*** Provided information ***

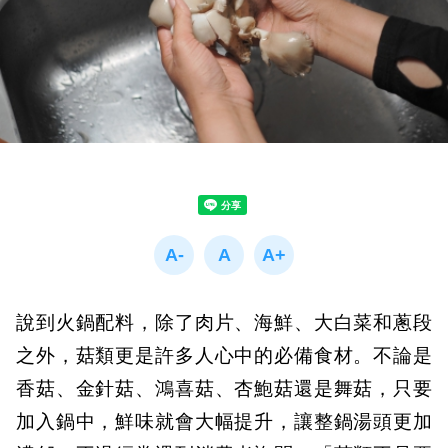
說到火鍋配料，除了肉片、海鮮、大白菜和蔥段
之外，菇類更是許多人心中的必備食材。不論是
香菇、金針菇、鴻喜菇、杏鮑菇還是舞菇，只要
加入鍋中，鮮味就會大幅提升，讓整鍋湯頭更加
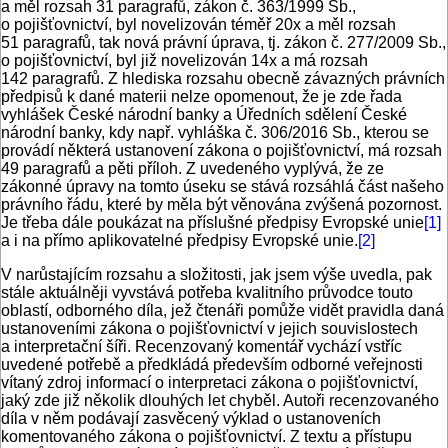
a měl rozsah 31 paragrafů, zákon č. 363/1999 Sb.,
o pojišťovnictví, byl novelizován téměř 20x a měl rozsah
51 paragrafů, tak nová právní úprava, tj. zákon č. 277/2009 Sb.,
o pojišťovnictví, byl již novelizován 14x a má rozsah
142 paragrafů. Z hlediska rozsahu obecně závazných právních
předpisů k dané materii nelze opomenout, že je zde řada
vyhlášek České národní banky a Úředních sdělení České
národní banky, kdy např. vyhláška č. 306/2016 Sb., kterou se
provádí některá ustanovení zákona o pojišťovnictví, má rozsah
49 paragrafů a pěti příloh. Z uvedeného vyplývá, že ze
zákonné úpravy na tomto úseku se stává rozsáhlá část našeho
právního řádu, které by měla být věnována zvýšená pozornost.
Je třeba dále poukázat na příslušné předpisy Evropské unie
[1]
a i na přímo aplikovatelné předpisy Evropské unie.
[2]
V narůstajícím rozsahu a složitosti, jak jsem výše uvedla, pak
stále aktuálněji vyvstává potřeba kvalitního průvodce touto
oblastí, odborného díla, jež čtenáři pomůže vidět pravidla daná
ustanoveními zákona o pojišťovnictví v jejich souvislostech
a interpretační šíři. Recenzovaný komentář vychází vstříc
uvedené potřebě a předkládá především odborné veřejnosti
vítaný zdroj informací o interpretaci zákona o pojišťovnictví,
jaký zde již několik dlouhých let chyběl. Autoři recenzovaného
díla v něm podávají zasvěcený výklad o ustanoveních
komentovaného zákona o pojišťovnictví. Z textu a přístupu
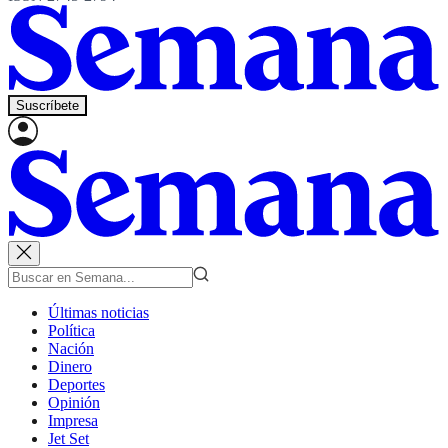
Suscríbete
Últimas noticias
Política
Nación
Dinero
Deportes
Opinión
Impresa
Jet Set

***

Action item: Keep each line of the records exactly as it is while transcribing them, but leave the images behind.

Exercise output:
說到火鍋配料，除了肉片、海鮮、大白菜和蔥段
之外，菇類更是許多人心中的必備食材。不論是
香菇、金針菇、鴻喜菇、杏鮑菇還是舞菇，只要
加入鍋中，鮮味就會大幅提升，讓整鍋湯頭更加
a měl rozsah 31 paragrafů, zákon č. 363/1999 Sb.,
o pojišťovnictví, byl novelizován téměř 20x a měl rozsah
51 paragrafů, tak nová právní úprava, tj. zákon č. 277/2009 Sb.,
o pojišťovnictví, byl již novelizován 14x a má rozsah
142 paragrafů. Z hlediska rozsahu obecně závazných právních
předpisů k dané materii nelze opomenout, že je zde řada
vyhlášek České národní banky a Úředních sdělení České
národní banky, kdy např. vyhláška č. 306/2016 Sb., kterou se
provádí některá ustanovení zákona o pojišťovnictví, má rozsah
49 paragrafů a pěti příloh. Z uvedeného vyplývá, že ze
zákonné úpravy na tomto úseku se stává rozsáhlá část našeho
právního řádu, které by měla být věnována zvýšená pozornost.
Je třeba dále poukázat na příslušné předpisy Evropské unie
[1]
a i na přímo aplikovatelné předpisy Evropské unie.
[2]
V narůstajícím rozsahu a složitosti, jak jsem výše uvedla, pak
stále aktuálněji vyvstává potřeba kvalitního průvodce touto
oblastí, odborného díla, jež čtenáři pomůže vidět pravidla daná
ustanoveními zákona o pojišťovnictví v jejich souvislostech
a interpretační šíři. Recenzovaný komentář vychází vstříc
uvedené potřebě a předkládá především odborné veřejnosti
vítaný zdroj informací o interpretaci zákona o pojišťovnictví,
jaký zde již několik dlouhých let chyběl. Autoři recenzovaného
díla v něm podávají zasvěcený výklad o ustanoveních
komentovaného zákona o pojišťovnictví. Z textu a přístupu
Suscríbete
Últimas noticias
Política
Nación
Dinero
Deportes
Opinión
Impresa
Jet Set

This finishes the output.